Poilievre had them in mind when he sent this message to Canada Inc. in May: “Fire your lobbyists.” If your requests don’t help “the ordinary people,” they will be rejected, he warned. Shortly afterward, CBC revealed that the Conservative leader had hosted fundraising cocktails attended by a dozen lobbyists, who had paid $1,725 ​​to meet with him. Among them: genuine “elites” such as executives from oil companies Cenovus and Pembina, as well as Pharmascience and AtkinsRéalis (formerly SNC-Lavalin).

Mr. Poilievre was part of the Harper government that raised the retirement age to 67 and limited the right to strike – two laws the Liberals struck down. But he is trying to shake off that image.
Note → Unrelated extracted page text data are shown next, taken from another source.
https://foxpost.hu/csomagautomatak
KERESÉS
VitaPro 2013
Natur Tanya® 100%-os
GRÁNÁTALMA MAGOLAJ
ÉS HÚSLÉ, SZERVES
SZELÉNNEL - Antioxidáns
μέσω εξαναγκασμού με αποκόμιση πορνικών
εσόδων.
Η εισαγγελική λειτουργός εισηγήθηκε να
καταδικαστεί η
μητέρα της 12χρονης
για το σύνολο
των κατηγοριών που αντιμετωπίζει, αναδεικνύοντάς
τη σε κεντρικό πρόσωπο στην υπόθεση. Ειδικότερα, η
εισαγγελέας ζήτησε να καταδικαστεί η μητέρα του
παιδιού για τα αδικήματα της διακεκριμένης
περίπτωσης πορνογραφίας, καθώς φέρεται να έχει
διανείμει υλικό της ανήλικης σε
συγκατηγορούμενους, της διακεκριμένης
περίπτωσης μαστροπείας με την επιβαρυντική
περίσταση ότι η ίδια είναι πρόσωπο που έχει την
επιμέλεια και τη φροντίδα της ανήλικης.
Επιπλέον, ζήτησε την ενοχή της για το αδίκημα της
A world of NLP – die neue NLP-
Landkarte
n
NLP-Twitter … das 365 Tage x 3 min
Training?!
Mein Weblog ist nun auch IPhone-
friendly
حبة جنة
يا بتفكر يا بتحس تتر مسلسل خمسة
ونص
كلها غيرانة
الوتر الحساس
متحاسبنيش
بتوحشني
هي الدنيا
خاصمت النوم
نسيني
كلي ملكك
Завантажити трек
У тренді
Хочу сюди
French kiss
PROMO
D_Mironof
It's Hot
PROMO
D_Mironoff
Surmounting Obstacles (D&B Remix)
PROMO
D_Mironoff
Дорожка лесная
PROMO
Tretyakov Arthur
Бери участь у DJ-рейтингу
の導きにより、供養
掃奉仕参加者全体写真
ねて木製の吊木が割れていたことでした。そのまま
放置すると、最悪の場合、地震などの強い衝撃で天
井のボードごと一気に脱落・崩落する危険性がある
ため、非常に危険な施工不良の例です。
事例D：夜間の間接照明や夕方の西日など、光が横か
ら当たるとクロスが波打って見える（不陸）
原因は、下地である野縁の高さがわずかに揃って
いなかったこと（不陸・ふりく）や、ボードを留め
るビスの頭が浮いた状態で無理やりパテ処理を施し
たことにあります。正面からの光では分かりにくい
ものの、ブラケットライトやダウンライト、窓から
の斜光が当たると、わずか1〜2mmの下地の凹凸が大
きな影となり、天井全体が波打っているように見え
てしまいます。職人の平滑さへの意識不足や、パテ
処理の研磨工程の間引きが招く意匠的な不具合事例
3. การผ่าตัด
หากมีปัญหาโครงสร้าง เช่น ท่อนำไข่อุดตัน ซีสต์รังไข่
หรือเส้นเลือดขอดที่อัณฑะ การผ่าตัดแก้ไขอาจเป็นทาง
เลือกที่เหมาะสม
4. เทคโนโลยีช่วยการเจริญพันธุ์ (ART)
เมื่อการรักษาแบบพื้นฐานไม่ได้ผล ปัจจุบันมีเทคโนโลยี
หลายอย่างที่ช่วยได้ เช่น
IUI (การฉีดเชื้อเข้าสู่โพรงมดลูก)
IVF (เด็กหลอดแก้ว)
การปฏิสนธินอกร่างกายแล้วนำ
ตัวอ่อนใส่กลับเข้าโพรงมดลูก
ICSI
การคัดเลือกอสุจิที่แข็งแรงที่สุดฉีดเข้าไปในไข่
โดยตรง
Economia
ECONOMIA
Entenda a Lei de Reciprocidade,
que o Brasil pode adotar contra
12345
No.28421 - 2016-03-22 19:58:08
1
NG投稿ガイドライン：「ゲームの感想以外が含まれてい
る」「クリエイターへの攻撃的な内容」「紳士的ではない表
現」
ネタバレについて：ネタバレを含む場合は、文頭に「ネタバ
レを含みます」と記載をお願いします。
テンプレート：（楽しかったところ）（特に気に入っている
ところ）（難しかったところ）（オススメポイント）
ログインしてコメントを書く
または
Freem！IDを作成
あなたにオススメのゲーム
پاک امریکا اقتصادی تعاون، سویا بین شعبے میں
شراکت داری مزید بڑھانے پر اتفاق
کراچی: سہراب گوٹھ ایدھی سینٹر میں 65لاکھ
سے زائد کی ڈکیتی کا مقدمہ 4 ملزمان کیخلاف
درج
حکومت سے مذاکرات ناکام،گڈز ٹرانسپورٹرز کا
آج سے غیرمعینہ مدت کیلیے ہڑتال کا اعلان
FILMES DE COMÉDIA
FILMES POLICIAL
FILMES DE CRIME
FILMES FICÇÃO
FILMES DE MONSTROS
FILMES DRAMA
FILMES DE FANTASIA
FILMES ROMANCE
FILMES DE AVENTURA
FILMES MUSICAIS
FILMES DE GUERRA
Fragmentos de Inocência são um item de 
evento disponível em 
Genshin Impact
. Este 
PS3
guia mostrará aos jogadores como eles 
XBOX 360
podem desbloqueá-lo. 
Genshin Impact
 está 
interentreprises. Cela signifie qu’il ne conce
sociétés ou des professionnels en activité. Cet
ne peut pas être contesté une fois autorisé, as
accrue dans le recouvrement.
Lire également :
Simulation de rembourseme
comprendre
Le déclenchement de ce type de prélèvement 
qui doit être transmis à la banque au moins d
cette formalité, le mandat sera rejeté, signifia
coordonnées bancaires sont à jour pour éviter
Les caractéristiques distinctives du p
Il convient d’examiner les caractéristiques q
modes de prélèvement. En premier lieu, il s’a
Last winter, he supported the anti-scab legislation introduced by the Trudeau government, at the urging of the New Democrats and the Bloc. He kept a low profile during the recent rail dispute, and he says he wants to promote negotiations with Air Canada union members.

Poilievre’s opponents accuse him of shouting slogans instead of proposing solutions. Indeed, his plan is flimsy. But he is simply imitating Justin Trudeau in 2015: he is delaying the unveiling of his full plan until the last minute, just before the next election campaign.

And in the meantime, he is proving his former boss, Mr. Harper, right: the realignment is underway.